Even so, in times of crisis, New Yorkers have proven to be mindful of the issues ahead and select candidates and programs that represent a real break with the past. The shining example was La Guardia’s “Fusion” campaign in 1933, when a coalition of Republicans, Democrats, Socialists and other reformers decided they could no longer afford the incompetence and buyability of Tammany Hall at the worst of the Great Depression. Other changes of direction included the election of Ed Koch after going from Liberal in Greenwich Village to Law and Order overnight in 1977, Rudy Giuliani as the first Republican in nearly 30 years in 1993, and Michael Bloomberg, the first elected businessman in more than a century, when New York’s entire future seemed shaky after 9/11.
Crucial as they were, I would argue that all of these sharp right turns were taking New York in the wrong direction, ultimately exacerbating the city’s already sizeable race and wealth disparities and much of the public sector that had been built along the way privatized or erased the New Deal to make New York a city for all of its residents. I think a lot of New Yorkers have some buyer remorse for some of these choices. (Looks at you, Rudy.)
However, when dissatisfaction with the city’s chosen course became apparent in recent years, no individual at all, no great vision emerged. Bill de Blasio took over the mayor’s office in 2013 after the field collapsed into scandal and boredom that year. De Blasio has won two landslide victories without ever building a mandate or even attracting a large stake. This aimlessness has shown how New York has evolved in the last few years, even before the pandemic. We have wanted many things – more affordable housing and business rents, a police force that responds to the people who pay for them, better schools, businesses that offer real opportunities to all New Yorkers – but an effective agenda never seems to emerge. Instead, we just seem to get more super tall skyscrapers and land bank billionaires.

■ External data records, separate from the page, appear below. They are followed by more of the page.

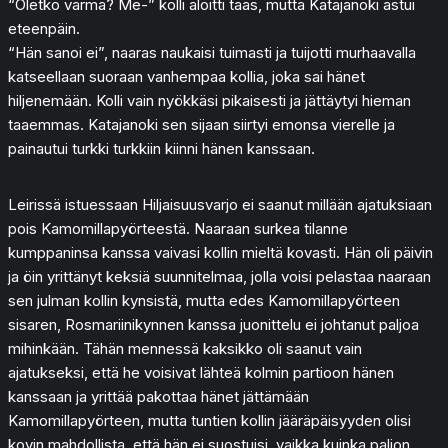
“Oletko varma? Me-” kolli aloitti taas, mutta Katajanoki astui
eteenpäin.
“Hän sanoi ei”, naaras naukaisi tuimasti ja tuijotti murhaavalla
katseellaan suoraan vanhempaa kollia, joka sai hänet
hiljenemään. Kolli vain nyökkäsi pikaisesti ja jättäytyi hieman
taaemmas. Katajanoki sen sijaan siirtyi emonsa vierelle ja
painautui turkki turkkiin kiinni hänen kanssaan.
Leirissä istuessaan Hiljaisuusvarjo ei saanut millään ajatuksiaan
pois Kamomillapyörteestä. Naaraan surkea tilanne
kumppaninsa kanssa vaivasi kollin mieltä kovasti. Hän oli päivin
ja öin yrittänyt keksiä suunnitelmaa, jolla voisi pelastaa naaraan
sen julman kollin kynsistä, mutta edes Kamomillapyörteen
sisaren, Rosmariinikynnen kanssa juonittelu ei johtanut paljoa
mihinkään. Tähän mennessä kaksikko oli saanut vain
ajatukseksi, että he voisivat lähteä kolmin partioon hänen
kanssaan ja yrittää pakottaa hänet jättämään
Kamomillapyörteen, mutta tuntien kollin jääräpäisyyden olisi
kovin mahdollista, että hän ei suostuisi, vaikka kuinka paljon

This year’s race was more like the same, reduced to discussions about crime and quality of life in its final days, as if nothing had changed since 1993. Questions about the bigger problems of today and tomorrow – the wealth gap, rising sea levels and, again, the police – were not the driving force behind the campaign. Candidates have generally talked about how they want all good things – better public education, higher wages, more health care, less abusive police force – but they say these things as if the desire were to achieve it without any substantial debate about it how to get there. This has resulted in candidates trying to distinguish themselves primarily through defamation and innuendo focused on each other’s personal life and by spending fortunes on ads.
New Yorkers used to take pride in treading the path when America reworked and redefined the ideas of freedom and democracy. Now we just seem distracted and listless and demand someone Get those noisy ATVs off the streets. Maybe it’s an aftermath from Covid, but the social distancing remains. It feels like we’ve lost faith in our own ability to make this a city for everyone and prefer to keep hiding, each in our own corners.